Epplin spent months in a rental apartment in Cleveland in order to research the book, mainly working in the Cleveland Public Library with copies of four Cleveland newspapers and several sports magazines. Epplin also traveled the nation tracking down descendants of the four protagonists as well as persons who knew them. The depth of research and the accomplished style of the story-telling have been noted in many reviews of the book. Epplin told the Club that the film rights have already been sold and a screenwriter hired to work on a script.

Epplin said each of the four men was intriguing in his own way and each brought a different story to the 1948 Indians. Feller was a Depression-era prodigy, a Navy veteran and one of the most famous persons in America. Paige was a rare combination of exuberant personality and astonishing athlete, already a legend from the Negro leagues and the oldest “rookie” – aged 42 – ever signed by a Major League club. Doby was almost the opposite of Paige – a generation younger and restrained to the point of being shy – but a spectacular athlete and, more importantly, a patient and stalwart man who could face the difficult trials of being the first Black player in the American League. Veeck was a kind of hell-on-wheels owner who with bottomless energy, outrageous imagination, and fierce determination within two years turned a middling team into a World Series Champion – as well as flinging wide the Major League doors to African-American baseball players.

Epplin said that Cleveland sportswriters were generally kind to Veeck’s efforts at integrating baseball and to Doby in particular. He said the Cleveland fans were of like mind – the more Doby proved himself an outstanding baseball player, the more accepted and popular he became.

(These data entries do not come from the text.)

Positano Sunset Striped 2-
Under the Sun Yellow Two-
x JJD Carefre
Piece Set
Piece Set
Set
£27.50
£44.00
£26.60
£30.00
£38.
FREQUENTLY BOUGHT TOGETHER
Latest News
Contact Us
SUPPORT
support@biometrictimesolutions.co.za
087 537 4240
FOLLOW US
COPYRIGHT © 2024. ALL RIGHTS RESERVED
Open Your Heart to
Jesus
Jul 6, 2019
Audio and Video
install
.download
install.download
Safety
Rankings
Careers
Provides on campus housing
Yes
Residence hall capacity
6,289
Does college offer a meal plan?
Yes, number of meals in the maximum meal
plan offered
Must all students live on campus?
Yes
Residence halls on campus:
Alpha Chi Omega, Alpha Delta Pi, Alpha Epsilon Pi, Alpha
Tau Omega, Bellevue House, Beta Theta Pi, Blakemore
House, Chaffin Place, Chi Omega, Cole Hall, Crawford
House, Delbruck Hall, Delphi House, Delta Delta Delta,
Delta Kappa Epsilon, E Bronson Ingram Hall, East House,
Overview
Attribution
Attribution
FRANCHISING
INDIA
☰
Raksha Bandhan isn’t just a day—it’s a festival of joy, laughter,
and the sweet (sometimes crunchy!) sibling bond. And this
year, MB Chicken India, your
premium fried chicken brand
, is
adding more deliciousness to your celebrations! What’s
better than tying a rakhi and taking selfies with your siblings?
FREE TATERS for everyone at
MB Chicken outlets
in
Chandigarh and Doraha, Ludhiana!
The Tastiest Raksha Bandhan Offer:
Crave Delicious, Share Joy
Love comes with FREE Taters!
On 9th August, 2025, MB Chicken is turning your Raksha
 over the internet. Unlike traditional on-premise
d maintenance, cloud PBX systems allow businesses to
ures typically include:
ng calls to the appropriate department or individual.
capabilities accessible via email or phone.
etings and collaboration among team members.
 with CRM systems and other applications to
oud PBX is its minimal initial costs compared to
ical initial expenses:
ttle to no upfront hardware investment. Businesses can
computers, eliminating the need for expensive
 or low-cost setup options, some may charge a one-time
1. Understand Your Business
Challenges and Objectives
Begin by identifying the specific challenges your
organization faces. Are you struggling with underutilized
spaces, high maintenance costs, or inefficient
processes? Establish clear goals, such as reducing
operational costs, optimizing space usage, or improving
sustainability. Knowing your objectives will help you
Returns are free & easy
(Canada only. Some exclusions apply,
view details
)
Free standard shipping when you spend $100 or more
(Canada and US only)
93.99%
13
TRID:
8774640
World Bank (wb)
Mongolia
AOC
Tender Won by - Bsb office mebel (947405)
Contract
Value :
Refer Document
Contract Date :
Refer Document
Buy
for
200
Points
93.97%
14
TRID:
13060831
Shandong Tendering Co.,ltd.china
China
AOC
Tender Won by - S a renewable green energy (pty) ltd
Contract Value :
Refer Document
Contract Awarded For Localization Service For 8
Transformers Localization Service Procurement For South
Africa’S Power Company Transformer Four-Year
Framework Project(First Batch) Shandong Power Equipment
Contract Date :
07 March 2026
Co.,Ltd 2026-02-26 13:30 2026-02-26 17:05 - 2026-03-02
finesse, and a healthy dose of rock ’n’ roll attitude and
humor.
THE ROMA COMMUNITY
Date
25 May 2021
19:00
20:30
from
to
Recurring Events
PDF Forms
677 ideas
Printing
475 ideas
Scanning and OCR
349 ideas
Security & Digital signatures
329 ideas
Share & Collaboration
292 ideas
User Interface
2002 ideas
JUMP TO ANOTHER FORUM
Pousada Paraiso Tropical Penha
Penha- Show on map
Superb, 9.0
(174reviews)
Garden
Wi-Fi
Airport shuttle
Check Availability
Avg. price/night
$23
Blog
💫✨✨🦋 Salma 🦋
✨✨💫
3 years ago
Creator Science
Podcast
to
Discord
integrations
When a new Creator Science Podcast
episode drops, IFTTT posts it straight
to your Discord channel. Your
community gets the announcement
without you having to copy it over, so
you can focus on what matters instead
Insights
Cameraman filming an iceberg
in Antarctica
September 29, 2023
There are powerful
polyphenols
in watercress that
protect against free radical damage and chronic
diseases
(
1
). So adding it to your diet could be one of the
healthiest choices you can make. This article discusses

Persons interested in buying a signed or inscribed copy of Our Team can do so through Astoria Bookshop at Astoriabookshop.com. Alternately, you can email Luke Epplin at lepplin@gmail.com and request a signed bookplate, which he will mail free of charge for you to place in your copy.

Thanks to Club Member Tom Steich for suggesting that Luke Epplin would be an outstanding guest for the Club. Also of note: During the course of the meeting, Chuck Clinton revealed that in 1950 as a boy in Rocky River he discovered that Bob Lemon had moved in across the street; Chuck soon was cutting his lawn. Then Early Wynn and Joe Gordon moved in around the corner, leading to autographs and special visits to the ball field. In addition, Myron Belkind mentioned he was chosen by his elementary school to be among those allowed at the East Cleveland train station for greeting the 1948 players returning from Boston after its victorious World Series final game.